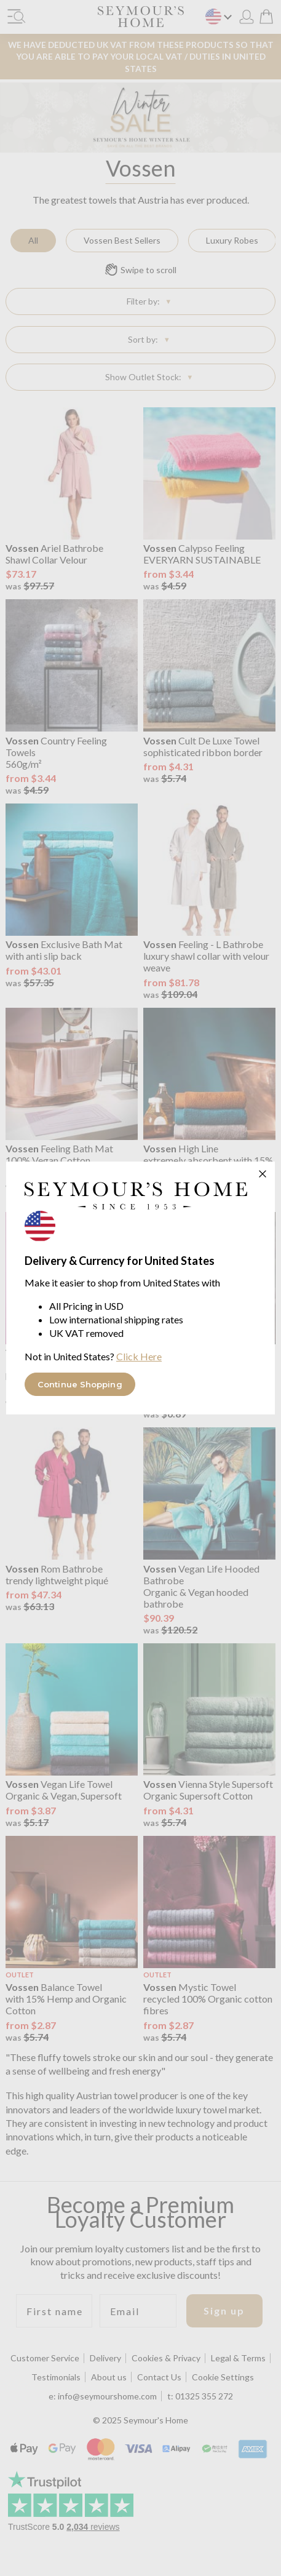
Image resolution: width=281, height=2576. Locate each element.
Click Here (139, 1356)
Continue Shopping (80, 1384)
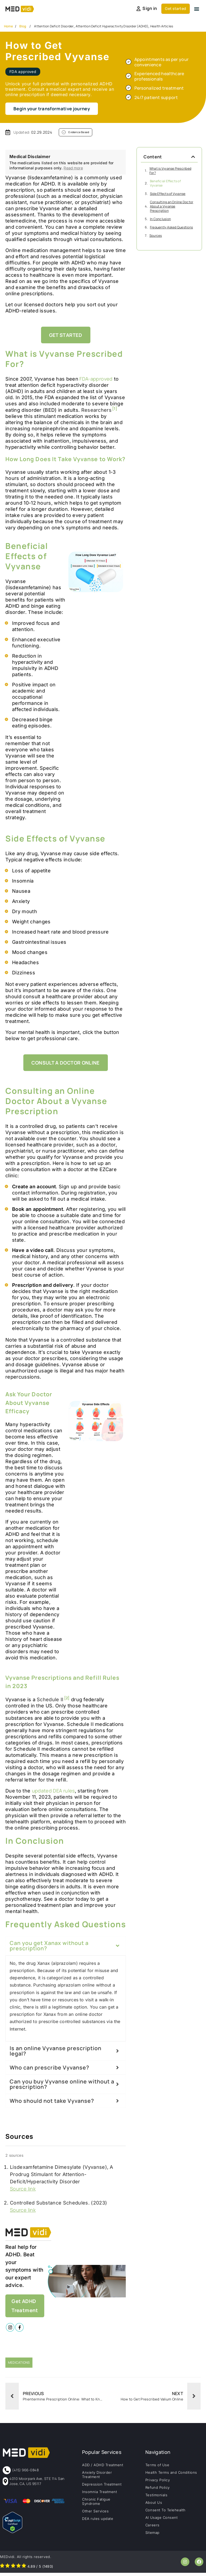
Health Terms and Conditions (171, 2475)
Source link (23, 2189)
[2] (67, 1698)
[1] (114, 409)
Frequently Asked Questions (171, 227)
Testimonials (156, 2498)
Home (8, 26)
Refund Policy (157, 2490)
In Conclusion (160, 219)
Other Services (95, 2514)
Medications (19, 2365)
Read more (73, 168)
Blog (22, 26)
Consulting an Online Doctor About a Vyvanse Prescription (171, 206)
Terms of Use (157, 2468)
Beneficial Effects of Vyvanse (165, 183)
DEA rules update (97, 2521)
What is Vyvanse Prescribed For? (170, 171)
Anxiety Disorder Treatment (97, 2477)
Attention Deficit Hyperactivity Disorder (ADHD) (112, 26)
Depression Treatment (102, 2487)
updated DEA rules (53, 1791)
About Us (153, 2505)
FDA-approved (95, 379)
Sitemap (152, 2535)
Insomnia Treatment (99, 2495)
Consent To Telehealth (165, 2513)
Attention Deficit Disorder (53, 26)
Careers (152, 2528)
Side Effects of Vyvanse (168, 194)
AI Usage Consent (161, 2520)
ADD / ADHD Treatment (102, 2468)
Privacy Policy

------------------------

# Exercise aim:
Gather from the records above every line containing the string "ADHD".

# Result:
Attention Deficit Hyperactivity Disorder (ADHD) (112, 26)
ADD / ADHD Treatment (102, 2468)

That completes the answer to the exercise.